Hütter did. After ending a career in which he had played for Austria at international level, Hütter's life as a coach started in his native country and took him to Red Bull Salzburg where he won the double in the 2014/15 season - his sole campaign in charge - before a three-year stint at Young Boys in Berne that ended with him bringing them a first Swiss title in 32 years.

"You're getting a super coach," said ex-Switzerland international and Frankfurt full-back Christoph Spycher, now part of the backroom staff at Young Boys. But he knew something many in Germany did not with most Bundesliga watchers asking, 'Adi who?'

Hütter enjoyed a three-year love affair at Young Boys in Berne.

That few believed in him is perhaps unsurprising given Hütter himself thought he was second-choice at best when he was approached by Bobic. "I was convinced that he would tell me, 'We've decided to go for another coach.'"

The offer of a three-year contract obviously convinced Hütter otherwise, though the doubts must have returned for the man himself - and those who had agreed to employ him - when he made a disastrous start.

The 5-0 DFL Supercup loss to Bayern was followed by Frankfurt becoming the first DFB Cup holders to be dumped out in the first round - the giant-killers being amateur side Ulm - in 22 years. "Of course I'd imagined things would be different," said Hütter.

Bayern Munich ensured Hütter's reign got off to the worst possible start.

He wasn't the only one. The start of the Bundesliga season left Frankfurt fans struggling to keep a smile on their faces as Hütter's team picked up just four points from their opening five games. For Hütter, who had rejected moves to Germany as a player and had said he was "fulfilling a boyhood dream in working in the Bundesliga", it was quickly becoming a nightmare.

Bobic's claim that his new coach was a man who has "proven at a number of clubs that with hard work and limited resources, he can extract the maximum. He suits our club perfectly" was also looking as wide of the mark as a badly scuffed spot-kick. Until the moment it didn't.

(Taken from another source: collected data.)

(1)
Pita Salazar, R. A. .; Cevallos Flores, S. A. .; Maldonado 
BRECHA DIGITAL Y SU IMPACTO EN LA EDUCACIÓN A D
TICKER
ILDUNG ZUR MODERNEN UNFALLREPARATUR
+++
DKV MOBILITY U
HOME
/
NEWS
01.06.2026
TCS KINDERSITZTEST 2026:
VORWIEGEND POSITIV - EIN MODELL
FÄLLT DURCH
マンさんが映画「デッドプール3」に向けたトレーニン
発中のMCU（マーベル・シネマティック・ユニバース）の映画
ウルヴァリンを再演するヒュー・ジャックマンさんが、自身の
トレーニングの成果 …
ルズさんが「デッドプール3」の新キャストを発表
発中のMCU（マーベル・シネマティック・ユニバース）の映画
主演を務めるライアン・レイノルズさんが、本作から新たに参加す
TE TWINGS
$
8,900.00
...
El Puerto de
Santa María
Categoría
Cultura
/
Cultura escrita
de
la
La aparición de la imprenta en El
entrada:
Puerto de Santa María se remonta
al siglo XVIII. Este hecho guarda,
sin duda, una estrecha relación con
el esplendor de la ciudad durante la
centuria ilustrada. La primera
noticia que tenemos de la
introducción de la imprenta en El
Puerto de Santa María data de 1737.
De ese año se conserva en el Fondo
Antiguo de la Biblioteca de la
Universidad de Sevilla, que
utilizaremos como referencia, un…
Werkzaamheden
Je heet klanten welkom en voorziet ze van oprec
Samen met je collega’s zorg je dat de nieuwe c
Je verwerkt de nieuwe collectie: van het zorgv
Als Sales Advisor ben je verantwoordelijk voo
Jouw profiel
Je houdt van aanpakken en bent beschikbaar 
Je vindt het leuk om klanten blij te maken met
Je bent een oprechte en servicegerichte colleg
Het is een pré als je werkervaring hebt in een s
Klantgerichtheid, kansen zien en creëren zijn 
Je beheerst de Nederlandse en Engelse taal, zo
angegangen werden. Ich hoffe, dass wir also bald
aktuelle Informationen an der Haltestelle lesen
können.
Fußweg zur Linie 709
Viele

Hütter revealed, "The board never put me under pressure and showed faith in me" despite calls for his head. The powers-that-be at the Commerzbank Arena held their nerve, and they were soon proved right.

Kevin Trapp has made a successful return to Frankfurt.

The 4-1 Matchday 6 win over Hannover was the catalyst, spawning an 11-game unbeaten run - including 10 wins - in all competitions. Thirty-nine points out of a possible 60 from the 20 Bundesliga matches that have followed that catastrophic opening quintet have pushed Frankfurt from the brink of the bottom three to within whispering distance of the top four and potential UEFA Champions League qualification.

Hütter's side are actually one point better off but one place further down the table than Kovac's men were at the same stage last season. But 2017/18 was Kovac's second full campaign in charge, and Hütter's side have done it in style: scoring 17 more goals and conceding just three more than last season's squad after 25 games.

While the signing of Kevin Trapp on loan from Paris Saint-Germain has compensated handsomely for the departure of Lukas Hradecky, it is the special chemistry that is part nature, part nurtured by Hütter among his three frontline forwards that has given the team a major boost.

Haller, Jovic and Rebic: Frankfurt's formidable frontline

"It's nice as a coach when you know that one of them will always be in a position to score a goal," said Hütter of Luka Jovic, Ante Rebic and Sebastien Haller, a trio as different as they are complementary. And oh so prolific.

They have found the net 37 times between them, putting them in the same bracket as the likes of Paris Saint-Germain's prolific trio of Neymar, Kylian Mbappe and Edinson Cavani, or Liverpool's Mo Salah, Roberto Firmino and Sadio Mane.

If his front three keep scoring, the question now is: How far can Hütter take Frankurt? "The Europa League would be the minimum for me, we absolutely have the potential to play in Europe," the Austrian tactician says. Anyone who has seen their performances in continental competition - in which they remain unbeaten - this season as well as their domestic displays is not going to disagree.